ROME (ITALY)
Catholic News Agency
February 16, 2019
By Ed Condon
The Holy See announced Saturday the conviction of Theodore McCarrick on charges of the sexual abuse of minors and adults – aggravated by the abuse of power – and solicitation in the confessional. The administrative penal process imposed a penalty of laicization.
A special congresso of the Congregation for the Doctrine of the Faith imposed the Jan. 11 decision. It was appealed to the Feria IV, the regular meeting of the CDF’s full episcopal membership, who rejected the appeal on Feb. 13. No further appeal is possible.
The final disposition of McCarrick’s case marks the end of a luciferian fall from grace by a man once seen as the leader of the Catholic Church in the United States, and one of the most influential cardinals world-wide.
To go from membership in the college of cardinals in June to being expelled from the clergy altogether in February is unprecedented.
While the intervening months have seemed interminable for many Catholics in the pews, as accusations mounted and details of abuse emerged, the canonical process which declared McCarrick guilty proceeded at lightning speed by Vatican standards.
Now that the McCarrick verdict is announced, just in time for the pope’s looming summit on sexual abuse, many of the former archbishop’s former colleagues are hoping he will exit the news along with the clerical state.
But McCarrick’s laicization answers few of the questions raised by his case, the most pressing of which is how a man with an obviously scandalous track record was able to rise so high in ecclesiastical responsibility.

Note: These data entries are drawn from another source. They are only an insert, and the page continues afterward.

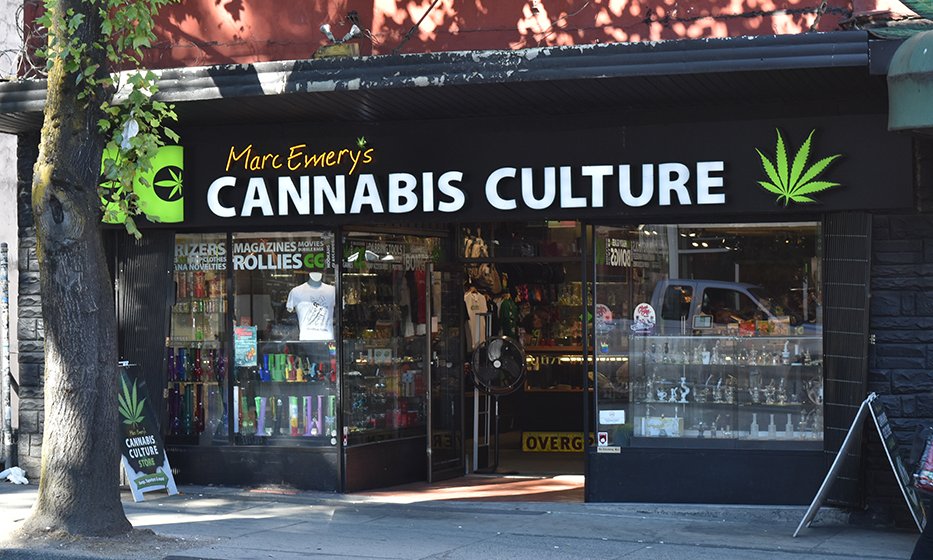 Image resolution: width=933 pixels, height=560 pixels. In order to click on poster in window in this screenshot , I will do `click(244, 344)`. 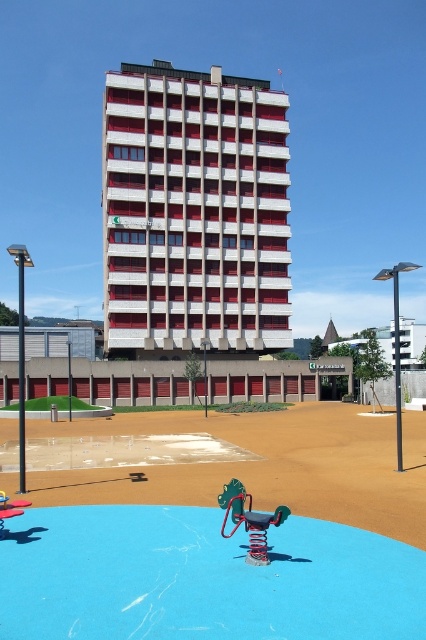 Is white concrete building at center closer to the viewer compared to metallic blue swing at center?

No, white concrete building at center is behind metallic blue swing at center.

Who is higher up, white concrete building at center or metallic blue swing at center?

white concrete building at center is above.

Which is behind, point (187, 260) or point (0, 512)?

Point (187, 260)

Where is `white concrete building at center`? This screenshot has width=426, height=640. white concrete building at center is located at coordinates (193, 212).

Which of these two, white concrete building at center or metallic spring at center, stands shorter?

With less height is metallic spring at center.

Is white concrete building at center below metallic spring at center?

No.

This screenshot has width=426, height=640. Describe the element at coordinates (193, 212) in the screenshot. I see `white concrete building at center` at that location.

What are the coordinates of `white concrete building at center` in the screenshot? It's located at (193, 212).

Can you confirm if metallic spring at center is smaller than metallic blue swing at center?

No, metallic spring at center is not smaller than metallic blue swing at center.

Is point (253, 544) positioned behind point (6, 502)?

No, it is in front of (6, 502).

Where is `metallic spring at center`? The image size is (426, 640). metallic spring at center is located at coordinates (250, 520). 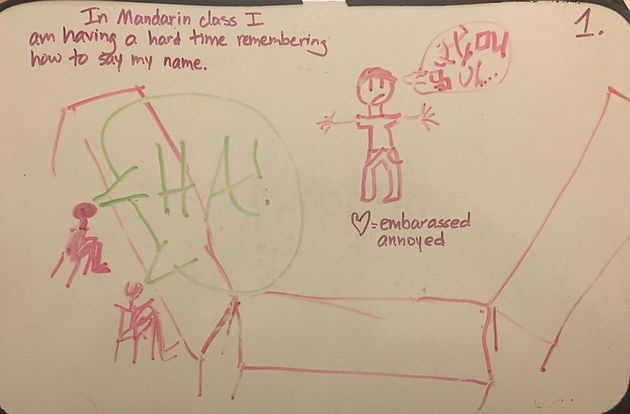 At what (x,y) coordinates should I click in order to perform the action: click on rocking chair around. Please return your answer as a coordinate pair (x, y). Looking at the image, I should click on (81, 252). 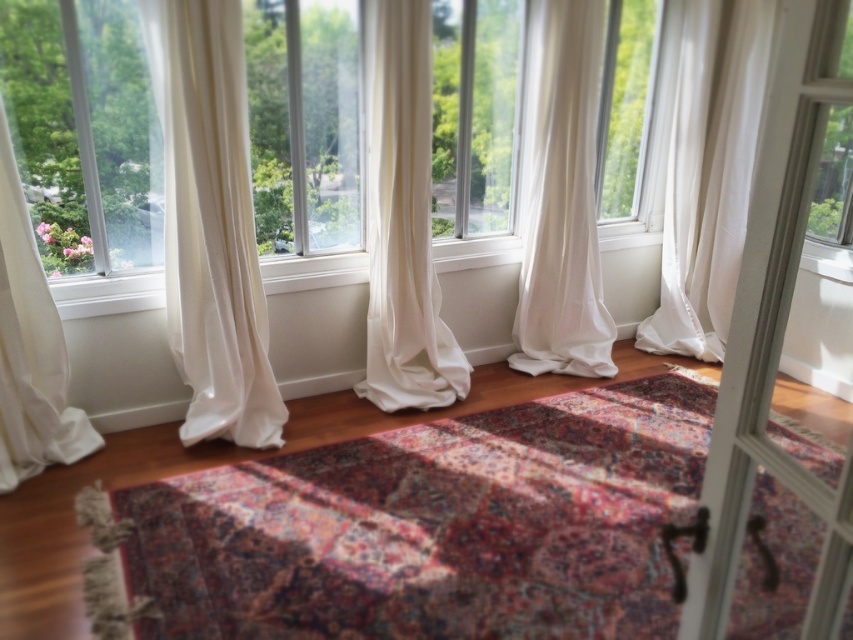 Which is more to the left, sheer white curtain at left or white sheer curtain at center?

Positioned to the left is sheer white curtain at left.

Who is more distant from viewer, (198, 44) or (541, 320)?

The point (541, 320) is more distant.

Is point (178, 128) positioned behind point (606, 333)?

No.

Find the location of `sheer white curtain at left`. sheer white curtain at left is located at coordinates (212, 221).

Is clear glass window at center closer to the viewer compared to white sheer curtain at left?

No, it is not.

Does point (252, 33) come in front of point (39, 465)?

No, (252, 33) is further to viewer.

Image resolution: width=853 pixels, height=640 pixels. I want to click on clear glass window at center, so click(x=305, y=124).

Can you confirm if white sheer curtain at center is smaller than white sheer curtain at left?

No.

Looking at this image, can you confirm if white sheer curtain at center is positioned below white sheer curtain at left?

No.

Is point (537, 131) farther from camera compared to point (15, 458)?

Yes, it is behind point (15, 458).

Locate an element on the screen. This screenshot has width=853, height=640. white sheer curtain at center is located at coordinates (561, 196). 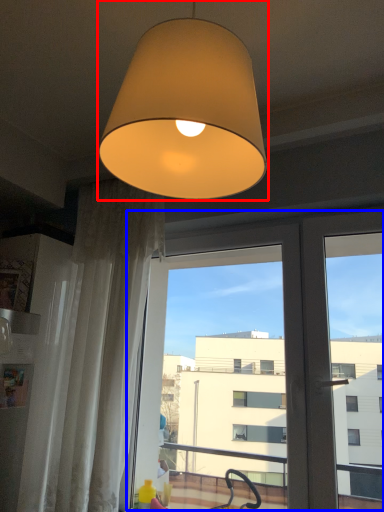 Question: Which object is further to the camera taking this photo, lamp (highlighted by a red box) or screen door (highlighted by a blue box)?

Choices:
 (A) lamp
 (B) screen door

Answer: (B)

Since the first allegation against McCarrick was made public in June, a number of accounts have emerged apparently showing that Rome was aware of McCarrick’s behavior, or at least his proclivities, for years.
Former apostolic nuncio to Washington, Cardinal Agostino Cacciavillan, has said that he first heard accounts of McCarrick’s misbehavior in 1994.
Fr. Boniface Ramsey raised the issue of McCarrick’s misconduct with seminarians at the now infamous beach house to Cacciavillan’s successor in 2001, receiving a tacit receipt of the allegations – together with a request for any related information about a Newark priest – from the Vatican’s Secretariat of State in 2006.